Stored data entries
------------------------------
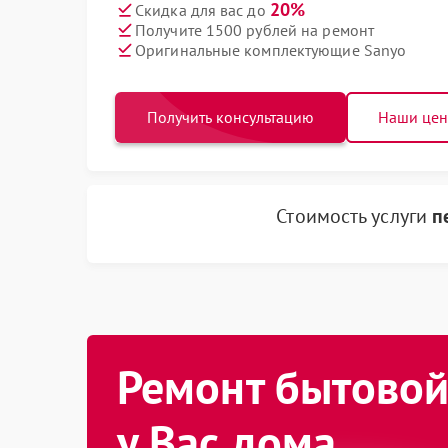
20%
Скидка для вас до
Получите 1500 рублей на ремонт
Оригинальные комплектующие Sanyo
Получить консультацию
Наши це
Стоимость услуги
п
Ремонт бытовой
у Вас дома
------------------------------
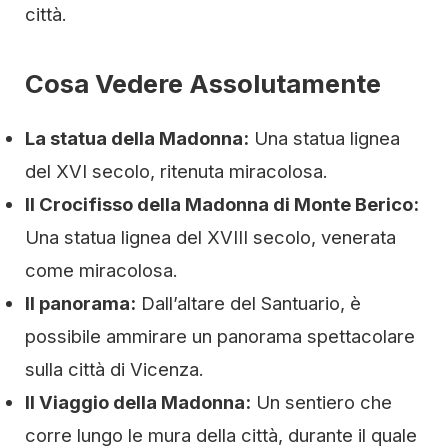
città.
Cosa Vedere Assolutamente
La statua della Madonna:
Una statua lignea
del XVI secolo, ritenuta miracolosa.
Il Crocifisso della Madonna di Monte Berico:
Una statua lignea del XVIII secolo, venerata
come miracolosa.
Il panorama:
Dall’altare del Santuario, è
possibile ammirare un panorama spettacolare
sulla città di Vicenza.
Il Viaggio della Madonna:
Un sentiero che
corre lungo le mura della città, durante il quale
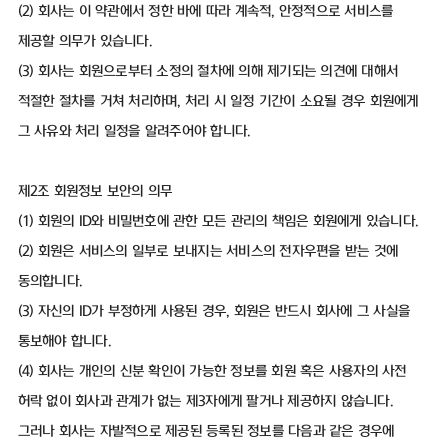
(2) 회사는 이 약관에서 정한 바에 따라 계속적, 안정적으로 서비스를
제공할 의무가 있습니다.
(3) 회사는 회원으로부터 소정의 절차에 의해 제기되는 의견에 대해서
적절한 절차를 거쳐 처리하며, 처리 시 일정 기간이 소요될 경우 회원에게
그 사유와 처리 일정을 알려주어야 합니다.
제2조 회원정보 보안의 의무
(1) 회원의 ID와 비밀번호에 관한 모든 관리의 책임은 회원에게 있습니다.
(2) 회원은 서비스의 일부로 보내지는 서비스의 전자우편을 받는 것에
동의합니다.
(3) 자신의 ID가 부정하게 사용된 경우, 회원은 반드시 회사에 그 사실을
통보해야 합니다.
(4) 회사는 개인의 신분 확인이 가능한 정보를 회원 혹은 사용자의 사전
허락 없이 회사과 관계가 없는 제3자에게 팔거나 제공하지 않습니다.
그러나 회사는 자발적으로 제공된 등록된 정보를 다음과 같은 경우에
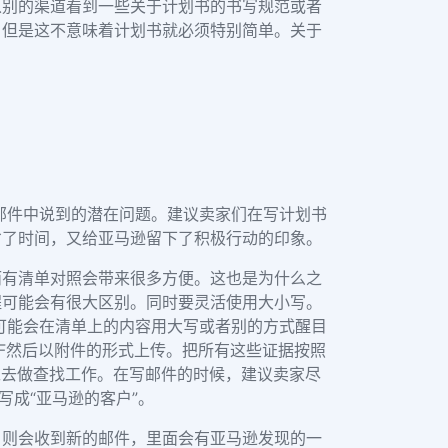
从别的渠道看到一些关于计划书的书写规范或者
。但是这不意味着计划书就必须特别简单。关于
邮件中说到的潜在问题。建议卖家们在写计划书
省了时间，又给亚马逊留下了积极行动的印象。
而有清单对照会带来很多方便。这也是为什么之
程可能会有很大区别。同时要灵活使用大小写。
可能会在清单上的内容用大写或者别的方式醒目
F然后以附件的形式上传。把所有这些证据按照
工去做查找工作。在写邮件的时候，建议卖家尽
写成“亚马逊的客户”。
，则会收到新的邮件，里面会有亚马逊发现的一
------------------------------
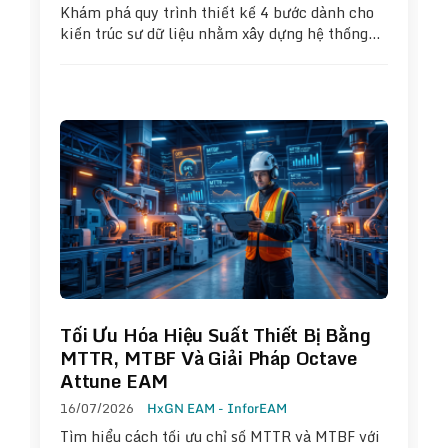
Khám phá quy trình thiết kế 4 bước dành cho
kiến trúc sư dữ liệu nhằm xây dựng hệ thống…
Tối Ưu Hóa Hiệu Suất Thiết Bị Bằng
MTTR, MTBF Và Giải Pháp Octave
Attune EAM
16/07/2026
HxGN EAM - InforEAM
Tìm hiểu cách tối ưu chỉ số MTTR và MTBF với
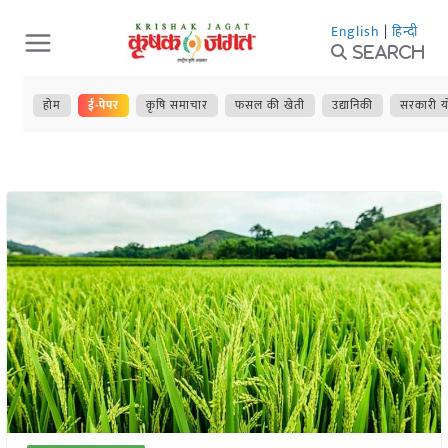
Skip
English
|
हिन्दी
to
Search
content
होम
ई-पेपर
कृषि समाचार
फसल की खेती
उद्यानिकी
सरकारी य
------------------------------
> TASK OBJECTIVE: Using the entries above, work out how many lines include the word "회원에게", and give only that count.

> EXERCISE RESULT: 2